Hi, first time speaking here.

I live in Nottingham, United Kingdom (for now) and my multi-entry Schengen visa (issued by Germany, so I need to enter into Schengen area for the first time from Germany) validates from 31 March 2026. I have already booked a trip with Lufthansa flight tickets 31 March Birmingham - Munich, 7 April Vienna - Munich - Birmingham, and hotel bookings in Munich from 31 March to 4 April, and in Vienna 4 to 7 April. During the week between Munich and Vienna, I am also planning using trains to explore the wider area. Likely to Innsbruck, Salzburg, Linz, and Bratislava. If this was the end of the story, I would not hesitate since Interrail would not be worthwhile only for this.

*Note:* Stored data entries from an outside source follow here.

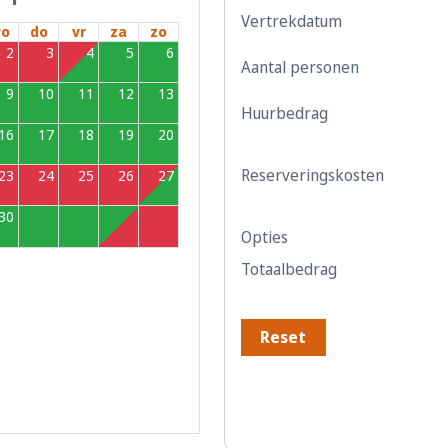
Vertrekdatum
o
do
vr
za
zo
2
3
4
5
6
Aantal personen
9
10
11
12
13
Huurbedrag
16
17
18
19
20
Reserveringskosten
23
24
25
26
27
30
1
2
3
4
Opties
Totaalbedrag
Reset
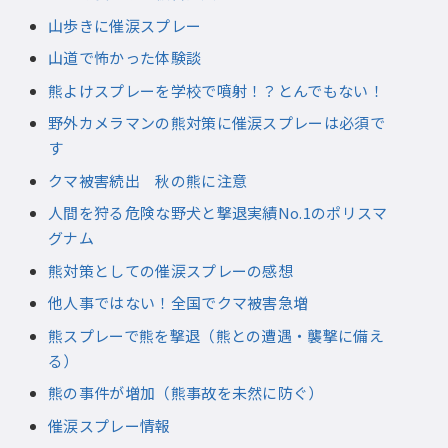
山歩きに催涙スプレー
山道で怖かった体験談
熊よけスプレーを学校で噴射！？とんでもない！
野外カメラマンの熊対策に催涙スプレーは必須で
す
クマ被害続出 秋の熊に注意
人間を狩る危険な野犬と撃退実績No.1のポリスマ
グナム
熊対策としての催涙スプレーの感想
他人事ではない！全国でクマ被害急増
熊スプレーで熊を撃退（熊との遭遇・襲撃に備え
る）
熊の事件が増加（熊事故を未然に防ぐ）
催涙スプレー情報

However since there are 4 weeks of “Easter Break” for me, I am also (secretly) planning to go elsewhere. It would not be immediately after the first trip since I have some important stuff happening between 8 and 15 April. I am considering Prague or Silesia - their industrial history and railway network fascinate me, and there are direct Ryanair (well) flights from EMA airport. But my parents (I am a student so they control the money stuff) always say “Eastern Europe is unpredictably dangerous, dont go!!!” so I don’t know how much possibility I can go there (and I probably cannot hide it since some “Koruna” “Zloty” or “Forint” will appear on their bank accounts). But in this case I might try Norway or Spain instead, I don’t know!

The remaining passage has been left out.